PyTorch expands the smaller tensor without copying data.


#### 🔧 Manually Forcing Broadcasting (Power user)

In [None]:
# .unsqueeze() to align dimensions

x = torch.rand(64, 10)     # (64, 10)
w = torch.rand(10)         # (10,) → needs to be (1, 10)

# Manual broadcast
p = x + w.unsqueeze(0)         # (64, 10)

p.shape


torch.Size([64, 10])

### 🔧 expand() vs repeat() — Key Differences

| Feature           | `expand()`                   | `repeat()`                       |
| ----------------- | ---------------------------- | -------------------------------- |
| Copies memory?    | ❌ No (view-based)            | ✅ Yes (real copy)                |
| Speed             | ⚡ Fast                       | 🐢 Slower                        |
| Memory usage      | 🧠 Efficient                 | 💾 Uses more memory              |
| Use case          | For safe broadcasting        | For full tiling (repeat content) |
| Shape restriction | Only works if dimension is 1 | Works on any shape               |


In [60]:
# ✅ expand() — stretch without copying
# Use when:
# You want to simulate broadcasting manually.


x = torch.tensor([[1], [2], [3]])  # Shape: (3, 1)

x_exp = x.expand(3, 4)            # Expand to (3, 4)
print(x_exp)


tensor([[1, 1, 1, 1],
        [2, 2, 2, 2],
        [3, 3, 3, 3]])


In [None]:
# 🧠 Rule:
# Only expands along dimensions where original size is 1.
# The new size must be equal or greater, and the old size must be 1 or same.


x = torch.rand(2, 1, 3)
x.expand(2, 4, 3)  # ✅ works (1 → 4)
x.expand(3, 4, 3)  # ❌ fails (2 ≠ 3)


In [61]:
# ✅ repeat() — full content duplication
# Use when:
# You want to tile the content — actually make a bigger tensor with copied data.

x = torch.tensor([[1], [2], [3]])  # (3, 1)

x_rep = x.repeat(1, 4)             # Repeat 4 times along columns
print(x_rep)


tensor([[1, 1, 1, 1],
        [2, 2, 2, 2],
        [3, 3, 3, 3]])


In [None]:
x = torch.tensor([1, 2, 3])  # Shape: (3,)
x.repeat(2)                  # Repeats entire tensor 2 times → (6,)
x

tensor([1, 2, 3])

In [66]:
x = torch.tensor([[1, 2], [3, 4]])  # (2, 2)
x.repeat(2, 3)                      # Repeat rows 2× and columns 3× → (4, 6)

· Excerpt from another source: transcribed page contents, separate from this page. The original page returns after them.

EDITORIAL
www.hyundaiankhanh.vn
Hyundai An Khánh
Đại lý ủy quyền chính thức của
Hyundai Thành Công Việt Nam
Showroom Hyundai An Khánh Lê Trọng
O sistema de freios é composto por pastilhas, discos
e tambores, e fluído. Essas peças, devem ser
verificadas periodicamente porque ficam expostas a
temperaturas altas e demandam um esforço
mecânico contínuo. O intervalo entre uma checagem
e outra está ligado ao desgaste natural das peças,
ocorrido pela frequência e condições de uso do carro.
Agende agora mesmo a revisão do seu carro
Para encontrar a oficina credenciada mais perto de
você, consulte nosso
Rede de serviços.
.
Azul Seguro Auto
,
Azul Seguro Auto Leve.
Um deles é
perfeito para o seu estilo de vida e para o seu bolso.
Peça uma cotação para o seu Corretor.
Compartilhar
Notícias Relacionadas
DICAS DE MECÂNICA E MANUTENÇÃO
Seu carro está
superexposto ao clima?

tensor([[1, 2, 1, 2, 1, 2],
        [3, 4, 3, 4, 3, 4],
        [1, 2, 1, 2, 1, 2],
        [3, 4, 3, 4, 3, 4]])

In [81]:
x = torch.tensor([[1], [2], [3]])  # Shape: (3,1)
# Make it (3, 4, 2) using unsqueeze + expand

y = x.unsqueeze(-1)
y.shape

torch.Size([3, 1, 1])

In [80]:
y = y.expand(3,4,2)
y.shape

torch.Size([3, 4, 2])

In [None]:
x = torch.tensor([[1], [2], [3]])
x.size()
torch.Size([3, 1])
x.expand(3, 4)
# tensor([[ 1,  1,  1,  1],
#         [ 2,  2,  2,  2],
#         [ 3,  3,  3,  3]])
x.expand(-1, 4)   # -1 means not changing the size of that dimension
# tensor([[ 1,  1,  1,  1],
#         [ 2,  2,  2,  2],
#         [ 3,  3,  3,  3]])

### 🔹 repeat_interleave() = element-level repetition

In [82]:
x = torch.tensor([1, 2, 3])
x_repint = x.repeat_interleave(2)
print(x_repint)


tensor([1, 1, 2, 2, 3, 3])



### 🧠 Key Intuition
- expand is like saying: "Hey PyTorch, just pretend it's bigger by repeating along axis — don't actually do it."
- repeat is: "Make actual copies in memory. I need a real big tensor now."
- repeat_interleave is: "Repeat individual elements, not the whole structure."